## WHAT THE TASK ASKS
Copy the entries without a single change. Pictures should be dropped.

<<<<

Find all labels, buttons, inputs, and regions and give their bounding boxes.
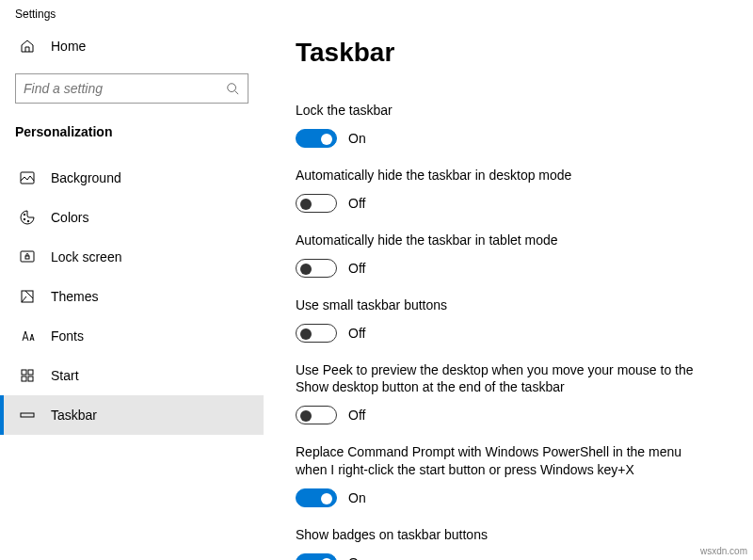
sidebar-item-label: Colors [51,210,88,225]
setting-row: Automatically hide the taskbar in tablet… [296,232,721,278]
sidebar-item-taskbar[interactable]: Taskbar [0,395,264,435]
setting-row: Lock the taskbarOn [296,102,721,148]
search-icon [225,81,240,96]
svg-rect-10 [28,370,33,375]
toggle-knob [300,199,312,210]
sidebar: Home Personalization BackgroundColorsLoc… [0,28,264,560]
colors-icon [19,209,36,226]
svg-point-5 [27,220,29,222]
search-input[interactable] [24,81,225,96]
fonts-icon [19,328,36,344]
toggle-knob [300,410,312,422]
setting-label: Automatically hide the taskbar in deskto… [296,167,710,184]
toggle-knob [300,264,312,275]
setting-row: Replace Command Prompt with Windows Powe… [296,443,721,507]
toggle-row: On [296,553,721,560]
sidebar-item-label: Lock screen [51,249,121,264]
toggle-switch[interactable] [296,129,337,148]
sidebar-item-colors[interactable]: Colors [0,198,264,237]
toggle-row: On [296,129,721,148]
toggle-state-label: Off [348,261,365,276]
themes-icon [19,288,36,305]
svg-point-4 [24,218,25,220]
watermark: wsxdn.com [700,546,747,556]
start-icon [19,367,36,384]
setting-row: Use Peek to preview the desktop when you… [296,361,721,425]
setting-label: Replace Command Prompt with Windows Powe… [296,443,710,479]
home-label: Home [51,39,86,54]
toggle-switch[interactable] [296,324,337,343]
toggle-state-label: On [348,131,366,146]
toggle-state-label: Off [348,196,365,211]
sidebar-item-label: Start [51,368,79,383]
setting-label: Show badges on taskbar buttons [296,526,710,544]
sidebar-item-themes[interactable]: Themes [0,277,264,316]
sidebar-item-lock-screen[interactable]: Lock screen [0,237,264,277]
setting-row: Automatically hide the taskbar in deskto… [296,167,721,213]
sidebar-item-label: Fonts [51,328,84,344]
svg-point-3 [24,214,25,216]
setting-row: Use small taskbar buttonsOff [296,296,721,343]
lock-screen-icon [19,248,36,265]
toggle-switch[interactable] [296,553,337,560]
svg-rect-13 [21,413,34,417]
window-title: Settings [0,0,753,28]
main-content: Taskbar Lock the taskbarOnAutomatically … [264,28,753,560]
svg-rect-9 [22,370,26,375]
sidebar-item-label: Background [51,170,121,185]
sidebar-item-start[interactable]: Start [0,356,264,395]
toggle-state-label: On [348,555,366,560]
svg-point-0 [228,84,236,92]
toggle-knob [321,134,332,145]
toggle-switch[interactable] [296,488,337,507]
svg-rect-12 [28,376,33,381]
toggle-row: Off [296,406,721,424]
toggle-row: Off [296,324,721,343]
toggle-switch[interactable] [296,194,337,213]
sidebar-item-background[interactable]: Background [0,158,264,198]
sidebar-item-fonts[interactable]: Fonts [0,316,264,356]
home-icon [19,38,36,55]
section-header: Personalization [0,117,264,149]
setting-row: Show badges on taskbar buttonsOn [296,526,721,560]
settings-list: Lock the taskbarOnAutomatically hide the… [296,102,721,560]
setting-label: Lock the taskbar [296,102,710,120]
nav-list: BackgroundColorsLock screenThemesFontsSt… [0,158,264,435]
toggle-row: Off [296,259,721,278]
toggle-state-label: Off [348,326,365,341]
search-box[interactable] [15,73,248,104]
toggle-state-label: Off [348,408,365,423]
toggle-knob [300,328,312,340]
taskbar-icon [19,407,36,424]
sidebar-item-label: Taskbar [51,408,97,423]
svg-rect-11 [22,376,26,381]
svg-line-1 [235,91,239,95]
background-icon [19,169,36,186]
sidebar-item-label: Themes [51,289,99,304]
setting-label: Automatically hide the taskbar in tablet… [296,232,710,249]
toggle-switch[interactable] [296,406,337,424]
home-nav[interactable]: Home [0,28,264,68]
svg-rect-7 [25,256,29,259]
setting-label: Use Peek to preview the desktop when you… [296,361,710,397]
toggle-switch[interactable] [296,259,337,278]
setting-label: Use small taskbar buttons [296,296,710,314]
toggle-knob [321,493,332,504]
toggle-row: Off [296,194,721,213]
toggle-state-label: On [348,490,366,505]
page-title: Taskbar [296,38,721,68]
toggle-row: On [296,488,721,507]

>>>>

## WRITTEN SOLUTION
Find all labels, buttons, inputs, and regions and give their bounding boxes.
sidebar-item-label: Colors [51,210,88,225]
setting-row: Automatically hide the taskbar in tablet… [296,232,721,278]
sidebar-item-taskbar[interactable]: Taskbar [0,395,264,435]
setting-row: Lock the taskbarOn [296,102,721,148]
search-icon [225,81,240,96]
svg-rect-10 [28,370,33,375]
toggle-knob [300,199,312,210]
sidebar: Home Personalization BackgroundColorsLoc… [0,28,264,560]
colors-icon [19,209,36,226]
svg-point-5 [27,220,29,222]
search-input[interactable] [24,81,225,96]
fonts-icon [19,328,36,344]
toggle-knob [300,410,312,422]
setting-label: Automatically hide the taskbar in deskto… [296,167,710,184]
toggle-knob [300,264,312,275]
setting-row: Replace Command Prompt with Windows Powe… [296,443,721,507]
toggle-row: On [296,553,721,560]
sidebar-item-label: Lock screen [51,249,121,264]
toggle-switch[interactable] [296,129,337,148]
sidebar-item-colors[interactable]: Colors [0,198,264,237]
toggle-row: On [296,129,721,148]
toggle-state-label: Off [348,261,365,276]
themes-icon [19,288,36,305]
svg-point-4 [24,218,25,220]
watermark: wsxdn.com [700,546,747,556]
start-icon [19,367,36,384]
setting-row: Use Peek to preview the desktop when you… [296,361,721,425]
setting-label: Replace Command Prompt with Windows Powe… [296,443,710,479]
home-label: Home [51,39,86,54]
toggle-switch[interactable] [296,324,337,343]
toggle-state-label: On [348,131,366,146]
toggle-state-label: Off [348,196,365,211]
sidebar-item-label: Start [51,368,79,383]
setting-label: Show badges on taskbar buttons [296,526,710,544]
sidebar-item-themes[interactable]: Themes [0,277,264,316]
sidebar-item-lock-screen[interactable]: Lock screen [0,237,264,277]
setting-row: Automatically hide the taskbar in deskto… [296,167,721,213]
sidebar-item-label: Fonts [51,328,84,344]
svg-point-3 [24,214,25,216]
setting-row: Use small taskbar buttonsOff [296,296,721,343]
lock-screen-icon [19,248,36,265]
toggle-switch[interactable] [296,553,337,560]
svg-rect-13 [21,413,34,417]
window-title: Settings [0,0,753,28]
main-content: Taskbar Lock the taskbarOnAutomatically … [264,28,753,560]
svg-rect-9 [22,370,26,375]
sidebar-item-label: Background [51,170,121,185]
sidebar-item-start[interactable]: Start [0,356,264,395]
toggle-state-label: On [348,555,366,560]
svg-point-0 [228,84,236,92]
toggle-knob [321,134,332,145]
toggle-switch[interactable] [296,488,337,507]
svg-rect-12 [28,376,33,381]
toggle-row: Off [296,406,721,424]
toggle-row: Off [296,324,721,343]
toggle-switch[interactable] [296,194,337,213]
sidebar-item-background[interactable]: Background [0,158,264,198]
sidebar-item-fonts[interactable]: Fonts [0,316,264,356]
home-icon [19,38,36,55]
section-header: Personalization [0,117,264,149]
setting-row: Show badges on taskbar buttonsOn [296,526,721,560]
settings-list: Lock the taskbarOnAutomatically hide the… [296,102,721,560]
setting-label: Lock the taskbar [296,102,710,120]
nav-list: BackgroundColorsLock screenThemesFontsSt… [0,158,264,435]
toggle-row: Off [296,259,721,278]
toggle-state-label: Off [348,326,365,341]
search-box[interactable] [15,73,248,104]
toggle-state-label: Off [348,408,365,423]
toggle-knob [300,328,312,340]
taskbar-icon [19,407,36,424]
sidebar-item-label: Taskbar [51,408,97,423]
svg-rect-11 [22,376,26,381]
svg-line-1 [235,91,239,95]
background-icon [19,169,36,186]
sidebar-item-label: Themes [51,289,99,304]
setting-label: Automatically hide the taskbar in tablet… [296,232,710,249]
toggle-switch[interactable] [296,406,337,424]
home-nav[interactable]: Home [0,28,264,68]
svg-rect-7 [25,256,29,259]
setting-label: Use Peek to preview the desktop when you… [296,361,710,397]
toggle-switch[interactable] [296,259,337,278]
setting-label: Use small taskbar buttons [296,296,710,314]
toggle-knob [321,493,332,504]
toggle-row: Off [296,194,721,213]
toggle-state-label: On [348,490,366,505]
page-title: Taskbar [296,38,721,68]
toggle-row: On [296,488,721,507]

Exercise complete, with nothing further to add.